“I prefer to do business on a handshake, rather than a written contract. What’s wrong with that?”
While some verbal contracts or handshake agreements might be legal, other contracts require written agreements to be enforced. Some of these include transfer of real estate, sale of goods worth $500 or more, contracts that cannot be performed within one year, and promises to answer for another’s debt.
When working with family and friends, always put agreements in writing to prevent misunderstandings, hard feelings and awkward Thanksgiving dinners.
Written agreements also:
- Lead to successful relationships by outlining obligations of both parties. There is a clear understanding of what you will do for the customer and what (and when) you will be paid.
- Are valuable when selling your business, showing commitments on the part of your customers.
- Ensure ongoing revenues will continue to cover one-time or set-up costs that are initially waived.
- Help you more accurately predict future cash flow when planning for growth.

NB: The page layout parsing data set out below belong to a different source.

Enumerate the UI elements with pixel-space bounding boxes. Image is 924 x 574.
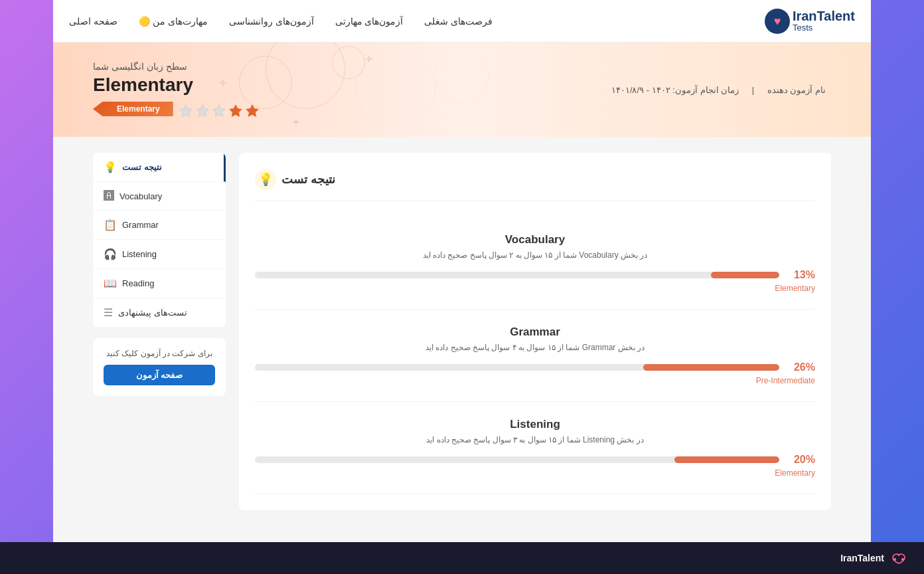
sidebar-cta-text: برای شرکت در آزمون کلیک کنید: [104, 349, 215, 358]
svg-marker-5: [196, 105, 208, 116]
grammar-bar-fill: [643, 364, 779, 371]
deco-plus-3: +: [292, 115, 300, 130]
bottom-logo-icon: [889, 551, 908, 565]
vocabulary-title: Vocabulary: [255, 233, 815, 246]
grammar-title: Grammar: [255, 326, 815, 339]
hero-meta: نام آزمون دهنده | زمان انجام آزمون: ۱۴۰۲…: [606, 85, 831, 95]
listening-title: Listening: [255, 418, 815, 431]
svg-marker-4: [213, 105, 225, 116]
sidebar-item-grammar[interactable]: Grammar 📋: [93, 211, 226, 240]
deco-plus-1: +: [365, 52, 373, 67]
hero-subtitle: سطح زبان انگلیسی شما: [93, 61, 187, 72]
exam-page-button[interactable]: صفحه آزمون: [104, 365, 215, 385]
sidebar-item-vocabulary[interactable]: Vocabulary 🅰: [93, 182, 226, 211]
hero-title: Elementary: [93, 74, 193, 96]
vocabulary-desc: در بخش Vocabulary شما از ۱۵ سوال به ۲ سو…: [255, 250, 815, 260]
sidebar-item-result[interactable]: نتیجه تست 💡: [93, 153, 226, 182]
star-rating: [179, 104, 260, 118]
grammar-section: Grammar در بخش Grammar شما از ۱۵ سوال به…: [255, 310, 815, 402]
nav-item-psychology[interactable]: آزمون‌های روانشناسی: [229, 15, 314, 27]
main-content: نتیجه تست 💡 Vocabulary در بخش Vocabulary…: [53, 137, 871, 526]
vocabulary-bar-bg: [255, 272, 779, 278]
nav-item-shoghl[interactable]: فرصت‌های شغلی: [424, 15, 493, 27]
sidebar-item-suggested[interactable]: تست‌های پیشنهادی ☰: [93, 298, 226, 328]
star-4: [195, 104, 210, 118]
logo[interactable]: ♥ IranTalent Tests: [765, 9, 855, 34]
svg-text:♥: ♥: [774, 15, 781, 28]
time-label: زمان انجام آزمون: ۱۴۰۲ - ۱۴۰۱/۸/۹: [611, 85, 739, 95]
taker-label: نام آزمون دهنده: [767, 85, 826, 95]
sidebar-item-listening[interactable]: Listening 🎧: [93, 240, 226, 269]
listening-bar-bg: [255, 456, 779, 463]
sidebar-icon-grammar: 📋: [104, 219, 117, 231]
nav-item-skills[interactable]: مهارت‌های من 🟡: [139, 15, 208, 27]
sidebar-label-reading: Reading: [122, 278, 154, 288]
sidebar-label-vocabulary: Vocabulary: [119, 191, 162, 201]
listening-desc: در بخش Listening شما از ۱۵ سوال به ۳ سوا…: [255, 435, 815, 444]
listening-section: Listening در بخش Listening شما از ۱۵ سوا…: [255, 402, 815, 494]
sidebar-icon-reading: 📖: [104, 277, 117, 290]
vocabulary-progress-row: 13%: [255, 269, 815, 281]
svg-point-8: [901, 558, 904, 561]
nav-item-maharat[interactable]: آزمون‌های مهارتی: [335, 15, 404, 27]
sidebar-icon-listening: 🎧: [104, 248, 117, 260]
grammar-level: Pre-Intermediate: [255, 376, 815, 385]
brand-sub: Tests: [793, 23, 855, 33]
sidebar-nav: نتیجه تست 💡 Vocabulary 🅰 Grammar 📋 Liste…: [93, 153, 226, 328]
level-ribbon: Elementary: [93, 102, 173, 116]
sidebar-icon-vocabulary: 🅰: [104, 190, 114, 202]
svg-point-7: [893, 558, 896, 561]
hero-level: سطح زبان انگلیسی شما Elementary Elementa…: [93, 61, 260, 118]
bulb-icon: 💡: [255, 169, 276, 190]
listening-percent: 20%: [787, 454, 815, 466]
grammar-bar-bg: [255, 364, 779, 371]
brand-name: IranTalent: [793, 9, 855, 23]
bottom-logo-text: IranTalent: [840, 553, 884, 563]
sidebar: نتیجه تست 💡 Vocabulary 🅰 Grammar 📋 Liste…: [93, 153, 226, 510]
star-2: [228, 104, 243, 118]
nav-menu: فرصت‌های شغلی آزمون‌های مهارتی آزمون‌های…: [69, 15, 493, 27]
deco-circle-3: [332, 46, 365, 79]
vocabulary-level: Elementary: [255, 284, 815, 293]
star-1: [245, 104, 260, 118]
grammar-percent: 26%: [787, 361, 815, 373]
sidebar-icon-suggested: ☰: [104, 306, 113, 319]
sidebar-label-suggested: تست‌های پیشنهادی: [118, 308, 187, 318]
bottom-bar: IranTalent: [0, 542, 924, 574]
svg-marker-2: [246, 105, 258, 116]
vocabulary-bar-fill: [711, 272, 779, 278]
results-panel: نتیجه تست 💡 Vocabulary در بخش Vocabulary…: [239, 153, 831, 510]
sidebar-icon-result: 💡: [104, 161, 117, 173]
sidebar-label-listening: Listening: [122, 249, 157, 259]
nav-item-home[interactable]: صفحه اصلی: [69, 15, 117, 27]
grammar-desc: در بخش Grammar شما از ۱۵ سوال به ۴ سوال …: [255, 343, 815, 352]
star-5: [179, 104, 193, 118]
grammar-progress-row: 26%: [255, 361, 815, 373]
sidebar-item-reading[interactable]: Reading 📖: [93, 269, 226, 298]
vocabulary-percent: 13%: [787, 269, 815, 281]
svg-marker-6: [180, 105, 192, 116]
vocabulary-section: Vocabulary در بخش Vocabulary شما از ۱۵ س…: [255, 217, 815, 310]
hero-banner: + + + نام آزمون دهنده | زمان انجام آزمون…: [53, 43, 871, 137]
navbar: ♥ IranTalent Tests فرصت‌های شغلی آزمون‌ه…: [53, 0, 871, 43]
results-title: نتیجه تست: [281, 172, 335, 187]
listening-progress-row: 20%: [255, 454, 815, 466]
listening-bar-fill: [674, 456, 779, 463]
results-header: نتیجه تست 💡: [255, 169, 815, 201]
sidebar-label-result: نتیجه تست: [122, 162, 162, 172]
listening-level: Elementary: [255, 468, 815, 478]
logo-icon: ♥: [765, 9, 790, 34]
separator: |: [752, 85, 754, 95]
sidebar-label-grammar: Grammar: [122, 220, 159, 230]
svg-marker-3: [230, 105, 242, 116]
star-3: [212, 104, 226, 118]
sidebar-cta: برای شرکت در آزمون کلیک کنید صفحه آزمون: [93, 338, 226, 396]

- Help cement long-term relationships; and it’s more profitable to work with current customers than to generate new business.
You might hesitate to use contracts because you don’t want to pay attorneys. Draft your own initial agreement, making sure that you have clearly defined everyone’s responsibilities. Then have a lawyer review it to make sure it will stand up in court. You may pay a lawyer as little as a few hundred dollars to review an agreement but litigation over a contract gone wrong can reach well into the 5 or 6 figures! Use layman’s terms as much as possible. This allows for minor modifications and makes the agreement more easily understood.
Write your contracts before there is disagreement, when both parties are on good terms. By developing agreements on the front end while the relationship is positive, both parties can consider what is fair.
Doing business by written agreement rather than a handshake does not mean that you ignore opportunities to make your customers happy. You can always exceed contractual commitments or allow a customer who has hit a rough patch to break (or postpone) the contract until he is able to fulfill his obligations. Put these exceptions in writing, signed by the parties to the contract. This protects you and helps the customer recognize that you are doing everything possible to maintain a great relationship.
And now for the “fine print”: I am not an attorney, and I am not providing legal advice but rather an overview of the business aspects regarding contracts. You should consult a lawyer for specific questions. Your SCORE mentor can provide you a list of lawyers our clients have used.